Of all of the moving parts involved in business operations, a company needs a reliable analyst that can sift through laws, restrictions, and other compliance regulations to ensure that a business is on the right path, legally. Enter a corporate counsel.
What is a corporate counsel?
A corporate counsel is a lawyer that works only for a single business or organization. They typically provide legal advice, protection, and interpretation for their employer.
What is a corporate counsel? Definition, responsibilities, and careers
A corporate counsel works directly for a company to help with any intersections with the law or legal proceedings that a company may encounter in operating. We’ll take a look at some of the responsibilities they face and different aspects of a career in corporate law below.
The responsibilities of a corporate counsel are all tied directly to the needs of the particular business or company that employs the counsel. Typically, a lawyer will work for a variety of clients, however in the case of a corporate counsel, they’ll devote all of their time and energy to a single employer.The scope of a corporate counsel’s work is providing legal protection and services both to individual employees and the company as a whole.
This work can include:
Insight on contracts
Collective bargaining agreements
Essentially, any intersection with the law that a business encounters in how it operates is run by a corporate counsel for advice.

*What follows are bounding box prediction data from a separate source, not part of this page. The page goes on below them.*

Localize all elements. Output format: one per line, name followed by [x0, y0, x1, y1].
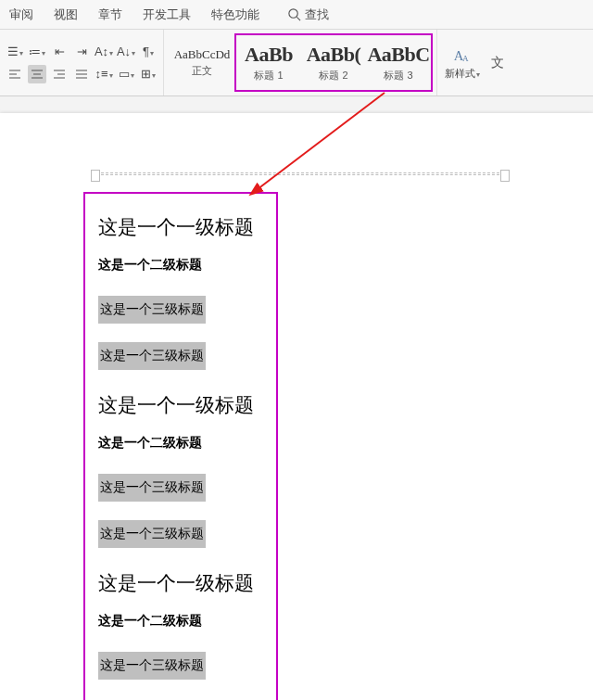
line-spacing-button[interactable]: ↕≡	[95, 65, 113, 83]
style-normal-label: 正文	[192, 64, 212, 78]
tab-view[interactable]: 视图	[54, 6, 78, 23]
tab-review[interactable]: 审阅	[9, 6, 33, 23]
style-h1-preview: AaBb	[245, 43, 293, 67]
style-heading2[interactable]: AaBb( 标题 2	[301, 35, 366, 90]
align-justify-button[interactable]	[72, 65, 91, 83]
heading1-text[interactable]: 这是一个一级标题	[98, 392, 265, 418]
paragraph-mark-button[interactable]: ¶	[139, 43, 158, 61]
search-button[interactable]: 查找	[287, 6, 329, 23]
align-justify-icon	[75, 69, 88, 80]
heading1-text[interactable]: 这是一个一级标题	[98, 570, 265, 596]
search-label: 查找	[305, 6, 329, 23]
shading-button[interactable]: ▭	[117, 65, 135, 83]
style-highlight-box: AaBb 标题 1 AaBb( 标题 2 AaBbC 标题 3	[234, 33, 433, 92]
indent-button[interactable]: ⇥	[72, 43, 91, 61]
sort-button[interactable]: A↓	[117, 43, 135, 61]
style-heading1[interactable]: AaBb 标题 1	[236, 35, 301, 90]
svg-line-1	[296, 17, 300, 20]
heading3-text[interactable]: 这是一个三级标题	[98, 652, 206, 680]
new-style-button[interactable]: AA 新样式	[437, 30, 487, 95]
heading2-text[interactable]: 这是一个二级标题	[98, 435, 265, 452]
heading3-text[interactable]: 这是一个三级标题	[98, 520, 206, 548]
bullet-list-button[interactable]: ☰	[6, 43, 24, 61]
style-h1-label: 标题 1	[254, 69, 283, 83]
page-area: 这是一个一级标题 这是一个二级标题 这是一个三级标题 这是一个三级标题 这是一个…	[0, 96, 593, 700]
align-right-button[interactable]	[50, 65, 69, 83]
style-h2-label: 标题 2	[319, 69, 347, 83]
heading2-text[interactable]: 这是一个二级标题	[98, 257, 265, 274]
number-list-button[interactable]: ≔	[28, 43, 46, 61]
style-gallery: AaBbCcDd 正文 AaBb 标题 1 AaBb( 标题 2 AaBbC 标…	[164, 30, 437, 95]
ribbon: ☰ ≔ ⇤ ⇥ A↕ A↓ ¶ ↕≡ ▭ ⊞ AaBbCcDd 正文 AaBb …	[0, 30, 593, 96]
style-heading3[interactable]: AaBbC 标题 3	[366, 35, 431, 90]
tab-chapter[interactable]: 章节	[98, 6, 122, 23]
paragraph-group: ☰ ≔ ⇤ ⇥ A↕ A↓ ¶ ↕≡ ▭ ⊞	[0, 30, 164, 95]
svg-point-0	[289, 9, 297, 18]
new-style-icon: AA	[452, 45, 473, 65]
text-pane-button[interactable]: 文	[487, 30, 508, 95]
heading1-text[interactable]: 这是一个一级标题	[98, 214, 265, 240]
heading3-text[interactable]: 这是一个三级标题	[98, 296, 206, 324]
text-direction-button[interactable]: A↕	[95, 43, 113, 61]
heading3-text[interactable]: 这是一个三级标题	[98, 342, 206, 370]
svg-text:A: A	[462, 54, 469, 63]
search-icon	[287, 7, 301, 21]
menu-tabs: 审阅 视图 章节 开发工具 特色功能 查找	[0, 0, 593, 30]
outdent-button[interactable]: ⇤	[50, 43, 69, 61]
style-normal[interactable]: AaBbCcDd 正文	[170, 33, 234, 92]
align-right-icon	[53, 69, 66, 80]
align-left-icon	[8, 69, 21, 80]
heading2-text[interactable]: 这是一个二级标题	[98, 613, 265, 630]
new-style-label: 新样式	[445, 67, 480, 81]
align-left-button[interactable]	[6, 65, 24, 83]
document-page[interactable]: 这是一个一级标题 这是一个二级标题 这是一个三级标题 这是一个三级标题 这是一个…	[0, 113, 593, 700]
document-content-highlight: 这是一个一级标题 这是一个二级标题 这是一个三级标题 这是一个三级标题 这是一个…	[83, 192, 278, 700]
align-center-icon	[31, 69, 44, 80]
style-h2-preview: AaBb(	[307, 43, 361, 67]
heading3-text[interactable]: 这是一个三级标题	[98, 474, 206, 502]
tab-dev[interactable]: 开发工具	[143, 6, 191, 23]
style-h3-preview: AaBbC	[367, 43, 429, 67]
tab-special[interactable]: 特色功能	[211, 6, 259, 23]
style-h3-label: 标题 3	[384, 69, 412, 83]
horizontal-ruler[interactable]	[96, 172, 504, 175]
borders-button[interactable]: ⊞	[139, 65, 158, 83]
style-normal-preview: AaBbCcDd	[174, 47, 231, 62]
align-center-button[interactable]	[28, 65, 46, 83]
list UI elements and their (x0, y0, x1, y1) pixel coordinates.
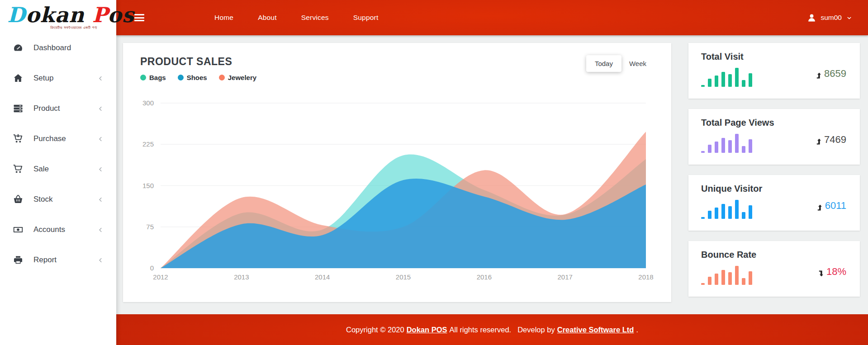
mini-bar (708, 277, 711, 285)
legend-item-shoes[interactable]: Shoes (178, 74, 207, 81)
tab-week[interactable]: Week (621, 55, 654, 72)
sidebar-item-label: Accounts (33, 225, 65, 234)
mini-bar (721, 138, 725, 153)
legend-item-bags[interactable]: Bags (140, 74, 166, 81)
mini-bar (701, 85, 705, 87)
app-logo-text: Dokan Pos (7, 3, 134, 27)
mini-bar (721, 204, 725, 219)
x-axis-tick: 2014 (307, 273, 338, 281)
top-navbar: Home About Services Support sum00 (116, 0, 868, 35)
footer-company-link[interactable]: Creative Software Ltd (557, 326, 634, 334)
footer-copyright: Copyright © 2020 (346, 326, 404, 334)
y-axis-tick: 225 (136, 140, 154, 148)
user-icon (807, 13, 816, 23)
stat-value: 6011 (817, 200, 846, 212)
sidebar-item-product[interactable]: Product (0, 96, 116, 121)
server-icon (13, 103, 24, 114)
stat-card-title: Total Page Views (701, 118, 846, 128)
mini-bar (749, 271, 752, 285)
trend-up-icon (816, 136, 822, 143)
total-visit-card: Total Visit 8659 (688, 43, 860, 99)
sidebar-item-dashboard[interactable]: Dashboard (0, 36, 116, 61)
chevron-left-icon (97, 256, 104, 264)
mini-bar (708, 79, 711, 87)
mini-bar (701, 151, 705, 153)
sidebar-item-report[interactable]: Report (0, 248, 116, 273)
tab-today[interactable]: Today (586, 55, 621, 72)
y-axis-tick: 300 (136, 99, 154, 107)
legend-label: Jewelery (228, 74, 256, 81)
mini-bar (715, 274, 718, 285)
mini-bar (721, 270, 725, 285)
nav-link-home[interactable]: Home (202, 9, 246, 26)
mini-bar (708, 211, 711, 219)
y-axis-tick: 150 (136, 182, 154, 189)
nav-link-services[interactable]: Services (289, 9, 341, 26)
cart-arrow-down-icon (13, 133, 24, 144)
trend-down-icon (818, 268, 824, 275)
bounce-rate-card: Bounce Rate 18% (688, 241, 860, 297)
sidebar-item-label: Product (33, 104, 60, 113)
x-axis-tick: 2016 (468, 273, 500, 281)
legend-dot (219, 75, 225, 80)
mini-bar (749, 139, 752, 153)
sidebar-item-label: Stock (33, 195, 53, 204)
footer-suffix: . (636, 326, 638, 334)
product-sales-card: PRODUCT SALES Bags Shoes Jewelery Today … (123, 43, 671, 302)
mini-bar (742, 278, 745, 285)
mini-bar (742, 80, 745, 87)
main-content: PRODUCT SALES Bags Shoes Jewelery Today … (116, 35, 868, 314)
footer-develop-text: Develop by (517, 326, 555, 334)
footer-rights: All rights reserved. (450, 326, 512, 334)
mini-bar (742, 146, 745, 153)
area-chart: 0751502253002012201320142015201620172018 (161, 103, 646, 268)
dashboard-icon (13, 43, 24, 53)
sidebar-item-sale[interactable]: Sale (0, 157, 116, 182)
unique-visitor-card: Unique Visitor 6011 (688, 175, 860, 231)
legend-label: Shoes (187, 74, 207, 81)
mini-bar (742, 212, 745, 219)
chevron-left-icon (97, 75, 104, 82)
footer-brand-link[interactable]: Dokan POS (407, 326, 447, 334)
mini-bar (715, 76, 718, 87)
mini-bar (715, 142, 718, 153)
nav-link-about[interactable]: About (246, 9, 289, 26)
nav-link-support[interactable]: Support (341, 9, 391, 26)
sidebar-item-purchase[interactable]: Purchase (0, 127, 116, 151)
stat-value: 8659 (816, 68, 846, 80)
mini-bar (728, 272, 732, 285)
footer: Copyright © 2020 Dokan POS All rights re… (116, 314, 868, 345)
mini-bar (728, 74, 732, 87)
stat-cards-column: Total Visit 8659 Total Page Views 7469 U… (688, 43, 860, 307)
chevron-left-icon (97, 226, 104, 234)
y-axis-tick: 0 (136, 264, 154, 272)
x-axis-tick: 2013 (226, 273, 257, 281)
sidebar-item-setup[interactable]: Setup (0, 66, 116, 91)
basket-icon (13, 194, 24, 205)
stat-card-title: Total Visit (701, 52, 846, 62)
mini-bar-chart (701, 262, 752, 285)
mini-bar-chart (701, 196, 752, 219)
total-page-views-card: Total Page Views 7469 (688, 109, 860, 165)
sidebar-menu: Dashboard Setup Product Purchase Sale St… (0, 36, 116, 273)
x-axis-tick: 2017 (549, 273, 581, 281)
legend-dot (140, 75, 146, 80)
trend-up-icon (816, 70, 822, 77)
app-logo[interactable]: Dokan Pos ক্রিয়েটিভ সফটওয়্যারের একটি প… (0, 0, 116, 30)
legend-item-jewelery[interactable]: Jewelery (219, 74, 256, 81)
stat-card-title: Unique Visitor (701, 184, 846, 194)
mini-bar (735, 200, 739, 219)
hamburger-menu-icon[interactable] (134, 13, 144, 23)
user-menu[interactable]: sum00 (807, 13, 853, 23)
y-axis-tick: 75 (136, 223, 154, 231)
chevron-left-icon (97, 135, 104, 143)
mini-bar (749, 205, 752, 219)
username: sum00 (821, 14, 842, 22)
mini-bar-chart (701, 130, 752, 153)
x-axis-tick: 2015 (388, 273, 419, 281)
chart-range-tabs: Today Week (586, 55, 654, 72)
x-axis-tick: 2012 (145, 273, 176, 281)
sidebar-item-stock[interactable]: Stock (0, 187, 116, 212)
sidebar-item-accounts[interactable]: Accounts (0, 217, 116, 242)
mini-bar (701, 217, 705, 219)
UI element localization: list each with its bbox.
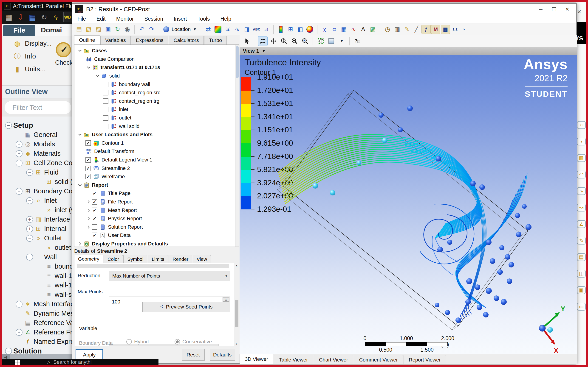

We break down some of these responsibilities here:
Preparing and reviewing company documents
A corporate counsel is well-trained in reviewing documents to determine their specific legalities and meanings. These documents can include employee contracts, proposals, and other legal documents such as bylaws and non-disclosure agreements.
A corporate counsel will also be available to consult with management, tax experts, accountants, and other employees or advisors. The weight of importance placed by companies on GRC is evident in every decision a business makes, from hiring to marketing to sales. Having a corporate counsel on staff clears up any grey areas or questions a business may have about operating in line with the law.
Drafting, as well as negotiating contractual agreements such as real estate, property, or equipment leases, are also a key responsibility of corporate counsel. A business is natural in wanting the best deal possible when negotiating any type of lease related to its ability to operate, and using a corporate counsel to dissect and interpret any and all types of leases is necessary for many companies’ ability to reach fair lease agreements.
Planning company policies
Corporate counsels also play a role in developing a company’s policies on industry-specific issues, corporate governance, and regulations. Corporate compliance contains many moving parts and at times, challenges when trying to keep your company’s profitability and efficiency in balance with legal safety. Corporate counsels help negotiate these at times contrasting elements of operating a business.
TIP: There are plenty of automated solutions that can assist corporate counsels in addressing compliance issues, such as HR compliance software.
First off, anyone desiring a career as a corporate counsel must first obtain a Juris Doctor (J.D.) and pass a state bar exam. In order to obtain a Juris Doctor by going to law school, you must first possess a Bachelor’s degree. It can be of particular help as a prospective corporate counsel to have studied corporate law or specialized in this field during an undergraduate career or in law school.
To be licensed to obtain a job in corporate law, you must be licensed and admitted to the American Bar Association. Each state offers a specific written exam, as well as an ethics test and a federal law exam.
A position as a corporate counsel can land you a salary somewhere around an average of $115,260, according to Payscale. Salaries for this position generally range from $74,000 up to $175,000.
According to the U.S. Bureau of Labor Statistics, employment of lawyers is expected to grow eight percent from 2016 to 2026. To take an example from just one industry alone, think of all the up and coming startup companies entering the tech space. These companies need legal advice and representation, and an expansion of more and more businesses entering emerging industries is creating growth in the employment statistics of corporate counsel.
If your interest in business operation stems from the intersection of a company’s interests and the law, a career as a corporate counsel could be a great fit. From providing insight on internal documents to representing a company in court, a corporate counsel impacts a business in a variety of ways. It is a quintessential business operations position, and will continue to be necessary as long as businesses need to balance their commercial interests with lawful compliance.